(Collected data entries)
################
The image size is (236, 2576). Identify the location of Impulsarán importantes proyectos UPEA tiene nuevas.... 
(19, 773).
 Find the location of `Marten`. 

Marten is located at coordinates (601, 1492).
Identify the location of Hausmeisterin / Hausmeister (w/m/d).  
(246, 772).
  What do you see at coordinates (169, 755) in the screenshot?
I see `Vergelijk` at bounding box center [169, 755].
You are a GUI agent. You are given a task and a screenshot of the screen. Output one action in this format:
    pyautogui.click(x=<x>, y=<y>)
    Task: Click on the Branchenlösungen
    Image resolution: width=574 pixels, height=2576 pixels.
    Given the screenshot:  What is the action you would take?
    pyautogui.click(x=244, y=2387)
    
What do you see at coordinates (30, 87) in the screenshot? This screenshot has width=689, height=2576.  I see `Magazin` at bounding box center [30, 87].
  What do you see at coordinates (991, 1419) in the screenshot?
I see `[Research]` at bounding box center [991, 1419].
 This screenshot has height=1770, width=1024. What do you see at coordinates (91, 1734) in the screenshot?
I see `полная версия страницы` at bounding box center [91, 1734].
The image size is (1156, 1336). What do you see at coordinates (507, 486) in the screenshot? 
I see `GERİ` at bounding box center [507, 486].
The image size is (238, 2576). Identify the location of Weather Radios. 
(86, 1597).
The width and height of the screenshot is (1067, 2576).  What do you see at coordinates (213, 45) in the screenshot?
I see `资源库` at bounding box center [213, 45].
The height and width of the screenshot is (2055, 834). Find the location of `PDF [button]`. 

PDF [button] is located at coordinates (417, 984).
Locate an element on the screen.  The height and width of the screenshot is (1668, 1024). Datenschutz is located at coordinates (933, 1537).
################
EXERCISE INSTRUCTIONS
Transcribe every entry exactly as it reads.

OUTPUT FOR THIS EXERCISE
The image size is (236, 2576). Identify the location of Impulsarán importantes proyectos UPEA tiene nuevas.... 
(19, 773).
 Find the location of `Marten`. 

Marten is located at coordinates (601, 1492).
Identify the location of Hausmeisterin / Hausmeister (w/m/d).  
(246, 772).
  What do you see at coordinates (169, 755) in the screenshot?
I see `Vergelijk` at bounding box center [169, 755].
You are a GUI agent. You are given a task and a screenshot of the screen. Output one action in this format:
    pyautogui.click(x=<x>, y=<y>)
    Task: Click on the Branchenlösungen
    Image resolution: width=574 pixels, height=2576 pixels.
    Given the screenshot:  What is the action you would take?
    pyautogui.click(x=244, y=2387)
    
What do you see at coordinates (30, 87) in the screenshot? This screenshot has width=689, height=2576.  I see `Magazin` at bounding box center [30, 87].
  What do you see at coordinates (991, 1419) in the screenshot?
I see `[Research]` at bounding box center [991, 1419].
 This screenshot has height=1770, width=1024. What do you see at coordinates (91, 1734) in the screenshot?
I see `полная версия страницы` at bounding box center [91, 1734].
The image size is (1156, 1336). What do you see at coordinates (507, 486) in the screenshot? 
I see `GERİ` at bounding box center [507, 486].
The image size is (238, 2576). Identify the location of Weather Radios. 
(86, 1597).
The width and height of the screenshot is (1067, 2576).  What do you see at coordinates (213, 45) in the screenshot?
I see `资源库` at bounding box center [213, 45].
The height and width of the screenshot is (2055, 834). Find the location of `PDF [button]`. 

PDF [button] is located at coordinates (417, 984).
Locate an element on the screen.  The height and width of the screenshot is (1668, 1024). Datenschutz is located at coordinates (933, 1537).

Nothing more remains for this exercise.